En 2007, Madagascar a fixé l'âge matrimonial à 18 ans pour les filles comme pour les garçons. Mais dans les faits, sur une population globale de 28 millions d'habitants, l'Unicef estime que 3,5 millions de jeunes femmes malgaches se marient avant 18 ans. Un million d'entre elles seraient mariées avant leurs 15 ans. Vendredi, l'Institut français de Madagascar organisait un grand débat autour de ce phénomène de société.
Pour lutter contre le mariage forcé, la Grande Île s'est dotée en 2015 d'une loi des plus répressives du continent africain, « la loi relative à la lutte contre la traite des êtres humains », explique l'une des intervenantes du débat, Rose de Lune Rejojoarisoa, juge des enfants et membre du comité de réforme des textes relatifs aux droits de l'enfance. « Elle réprime le mariage forcé dont celui d'un enfant constitue une circonstance aggravante. Cette loi réprime aussi plus sévèrement les complices - ceux qui ont proposé l'enfant, ceux qui ont incité au mariage, contribué à constituer le financement, etc - que les parents », ajoute-t-elle.
« Faire évoluer les mentalités »
Des complices qui risquent aujourd'hui entre 1 et 10 ans de prison. Des sanctions cependant rarement appliquées.

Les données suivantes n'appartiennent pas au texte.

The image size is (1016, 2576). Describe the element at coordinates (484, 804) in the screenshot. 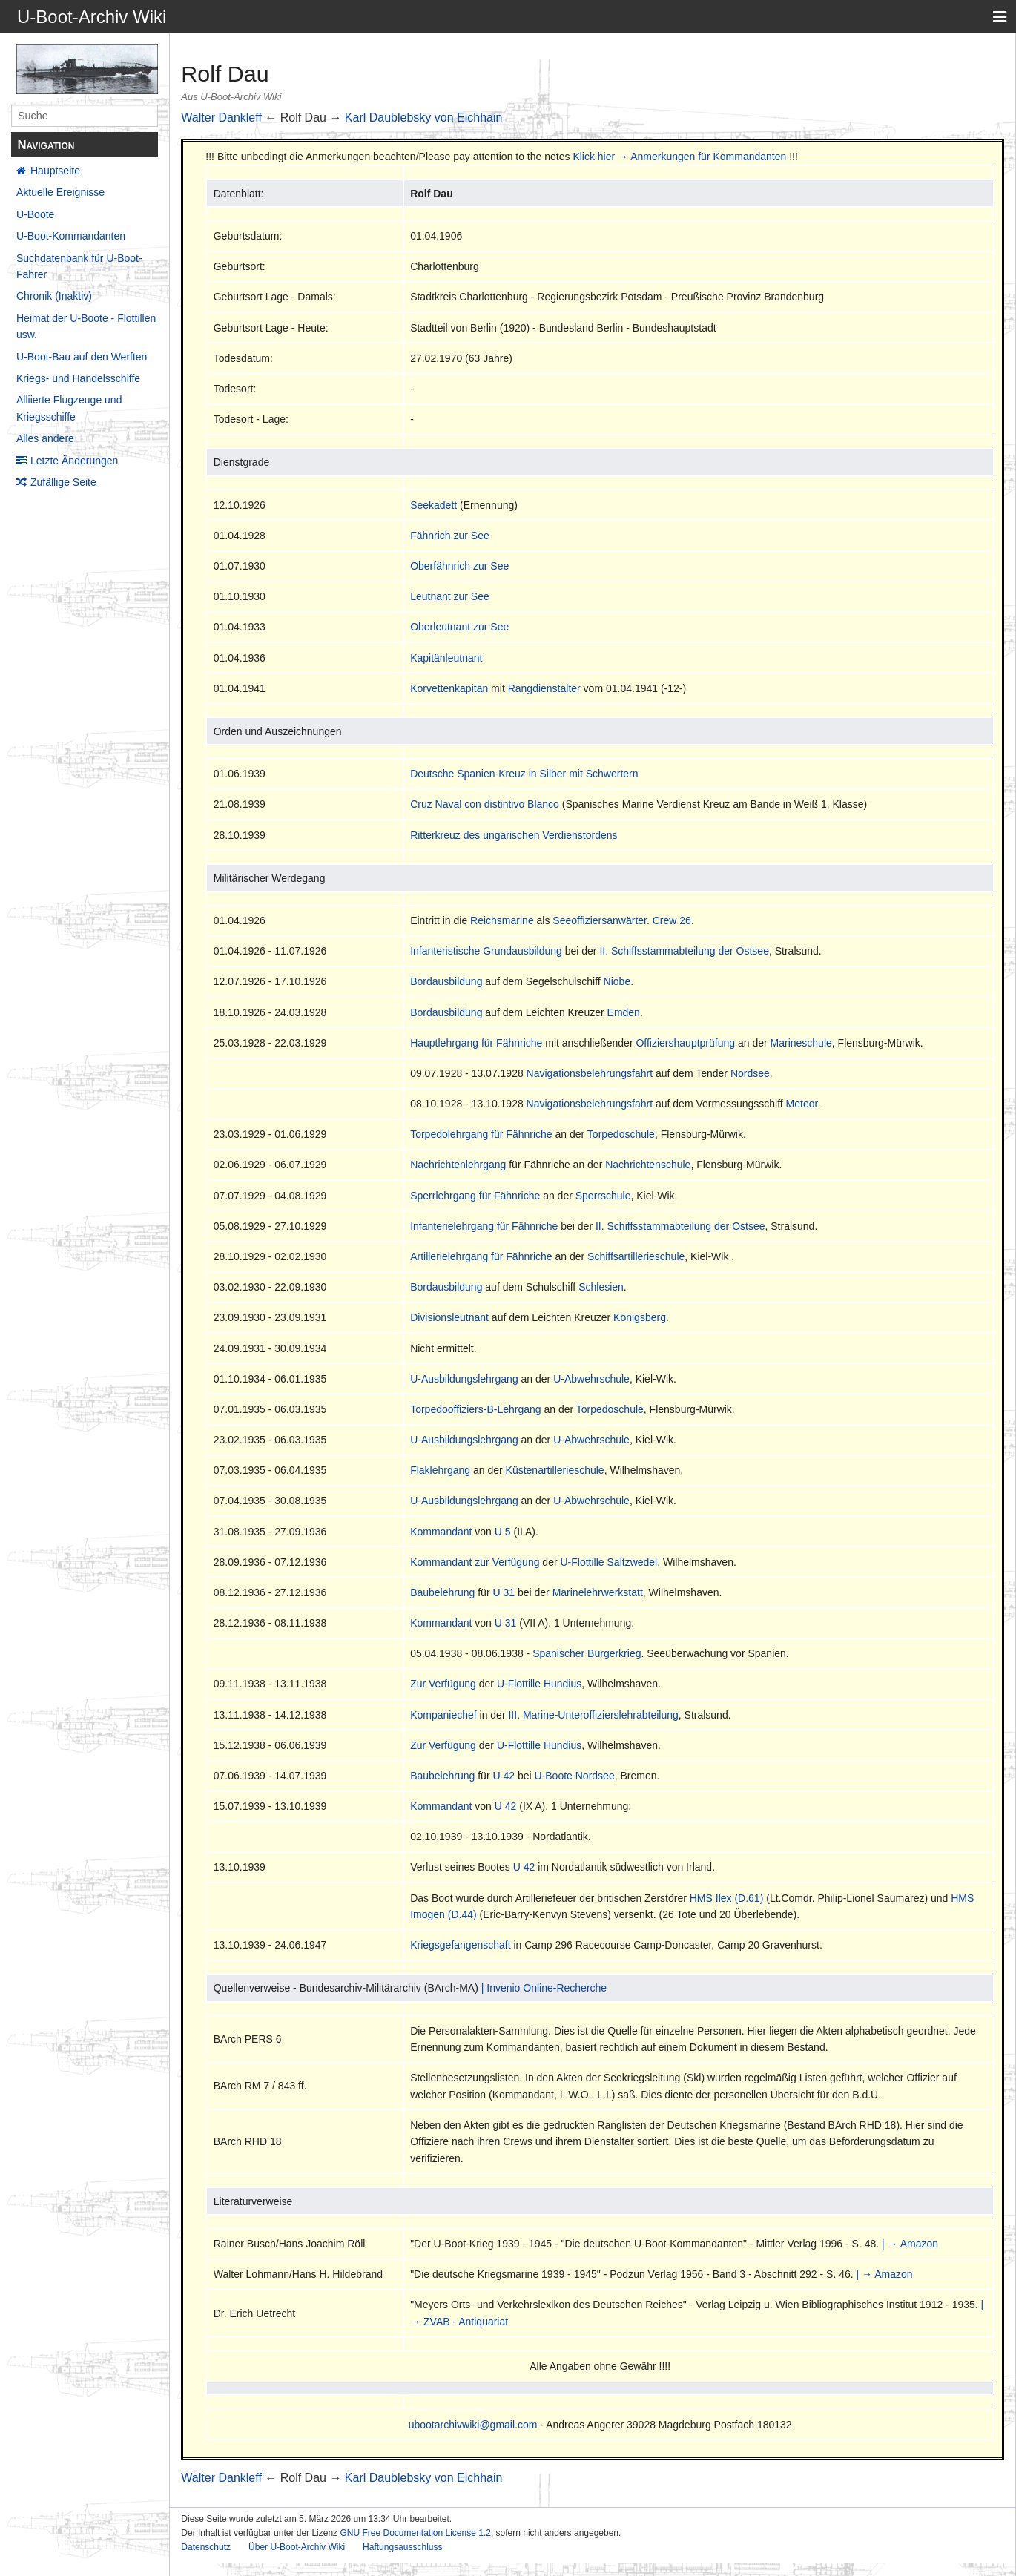

I see `Cruz Naval con distintivo Blanco` at that location.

Pour faire bouger les lignes, Maitre Olivia Rajerison, militante pour les droits des enfants, estime que le pays doit « se saisir de ce qui fonctionne » et « faire évoluer les mentalités ».
Pour cela, une chose en laquelle elle croît, « c'est l'impact des réseaux sociaux sur la société et de cette grande sensibilisation de masse pour pouvoir faire en sorte que ces parents ne pensent pas au mariage forcé comme une solution économique pour s'en sortir ou, tout simplement, comme un suivi des traditions, explique-t-elle. Et d'ajouter : « Il faut maintenant profiter de l'essor des réseaux sociaux pour pouvoir vulgariser, rendre les textes accessibles, intelligibles, compréhensibles à tous » car « on a besoin d'une population éduquée, épanouie. »
Depuis la pandémie, les mariages forcés ont explosé sur l'île, du fait de la paupérisation de la population et ne concernent plus seulement la brousse. Dans la capitale, de nombreux cas ont été recensés ces deux dernières années.